Introduction – Evaluation of the ocular irritation – GREENQUAT®BT
Eye irritation is a combination of complex events impacting different tissues, such as cornea, conjunctiva, iris. It was also seen that irritation can be associated in the cornea with the depth of injury itself linked to cytotoxicity of the agent (Maurer, 2002) and that this kinetic of penetration following topical contact is difficult to evaluate. Assessment of the acute potential eye irritation is therefore included in international regulatory requirements for the testing of chemicals.
The Draize eye irritation test (Draize et al., 1944) became a governmentally endorsed methodology (OECD, 2002), which involves a standardized protocol for instilling materials onto the cornea and conjunctiva of rabbits.
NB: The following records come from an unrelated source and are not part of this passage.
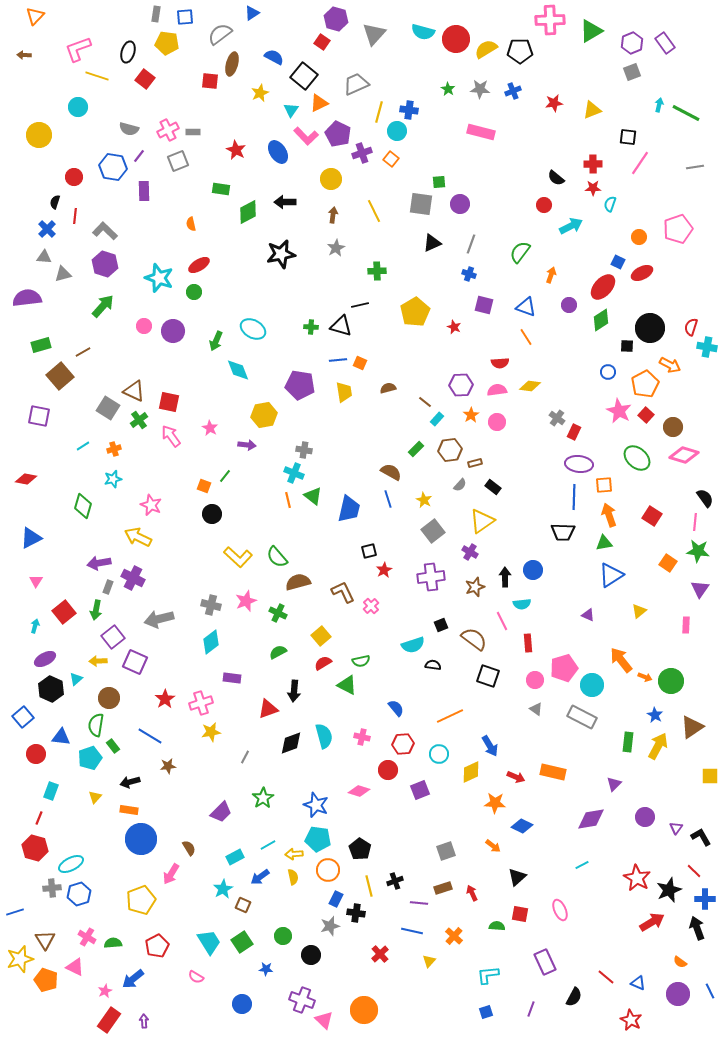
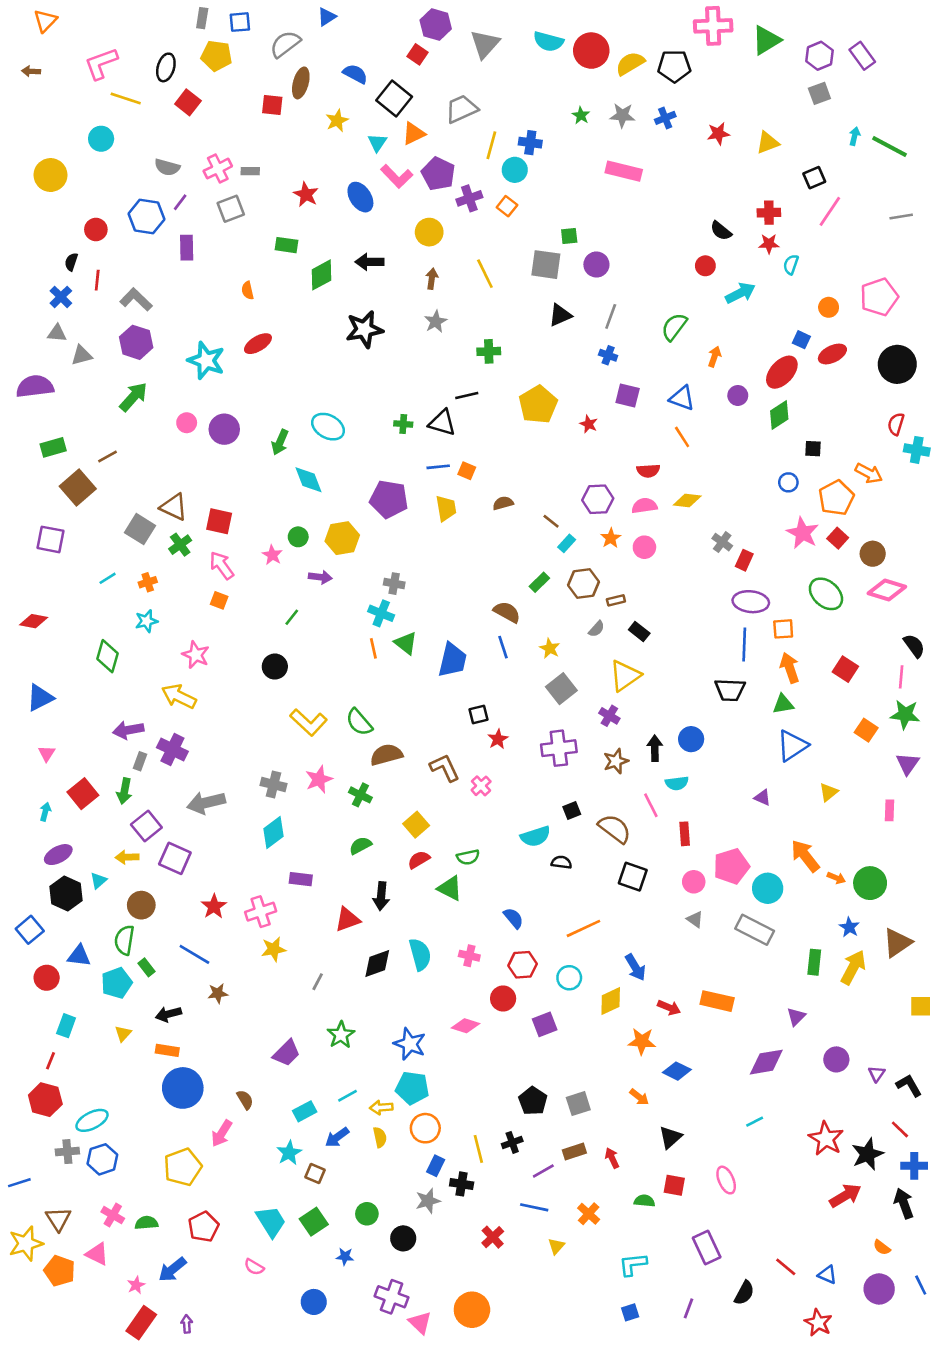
black square: (628, 137) -> (814, 178), turned -30
green circle: (194, 292) -> (298, 537), moved
black circle: (650, 328) -> (897, 364), moved
orange square: (204, 486) -> (219, 600), moved
black pentagon: (360, 849) -> (533, 1101), moved
purple line: (419, 903) -> (543, 1171), turned -36

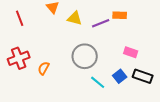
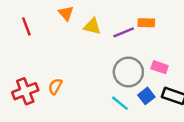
gray circle: (85, 56) -> (128, 72), moved
red cross: (19, 58) -> (25, 91), moved

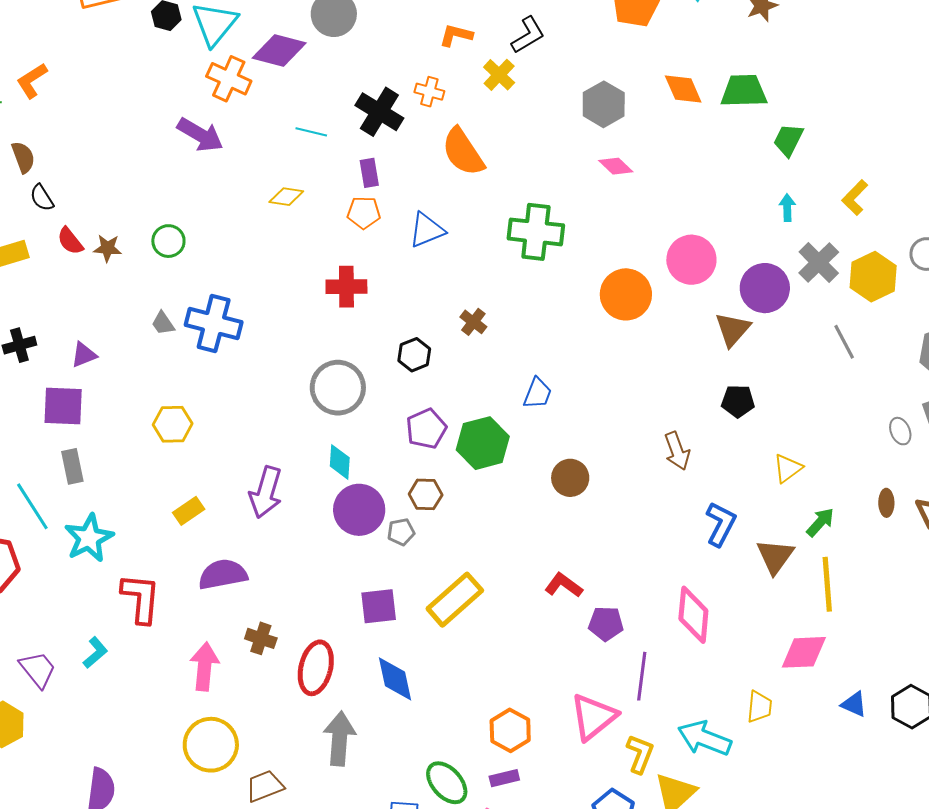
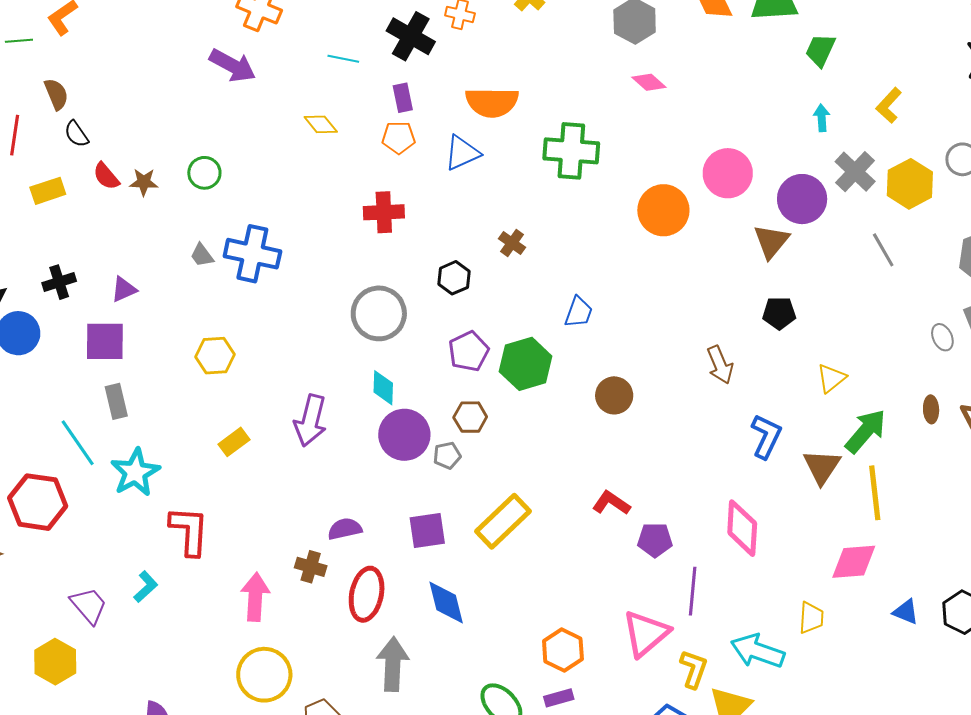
orange semicircle: (463, 152) -> (492, 102), moved, turned -54
yellow diamond: (286, 197) -> (321, 124), turned 44
green arrow: (820, 522) -> (866, 431), size x1.5
purple semicircle: (223, 574) -> (345, 529), moved, size x0.7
But significant levels of variability were observed since the test is based on a subjective (visual) scoring procedure (Weil and Scala, 1971) and moreover the test causes considerable discomfort and pain to animals; it is also recognized that the response in the rabbit is not always predictive of that found in humans (Curren and Harbell, 2002). Taken together, both ethical and scientific reasons stimulated the development and validation of several alternative in vitro methods to assess eye irritation (Curren and Harbell, 1998; Balls et al., 1999; Worth and Balls, 2002).
The HCE Eye Irritation Test Liquid (EITL) has been validated in a study coordinated by L’Oreal for which its relevance and reliability have been demonstrated (Alépée et al., 2016a) and subsequently independent peer reviewed by the European Union Reference Laboratory for Alternatives to Animal Testing (EURL ECVAM) Scientific Advisory Committee (ESAC opinion No. 2016-02). This method has been accepted in the OECD Test Guideline No. 492 and it is recommended to identify liquid/viscous chemicals that do not require classification for eye irritation or serious eye damage according to United Nations Globally Harmonized System of Classification and Labelling of Chemicals (UN GHS).
These models are generally reconstructed from human epidermal or corneal cells (primary or immortalized). Under appropriate conditions, the epithelial cells stratify and differentiate into three- dimensional non-keratinized structures after seeding on a specialized substrate. Histologically, the construct appears as a multilayered, stratified epithelium with an overall thickness of 60 μm, similar to that of the normal human corneal epithelium (Nguyen et al., 2003). Test materials are applied directly on the epithelial tissue for a specified period of time and injury can be assessed by monitoring changes in cell viability (cytotoxicity), histology and/or the release of specific cytokines.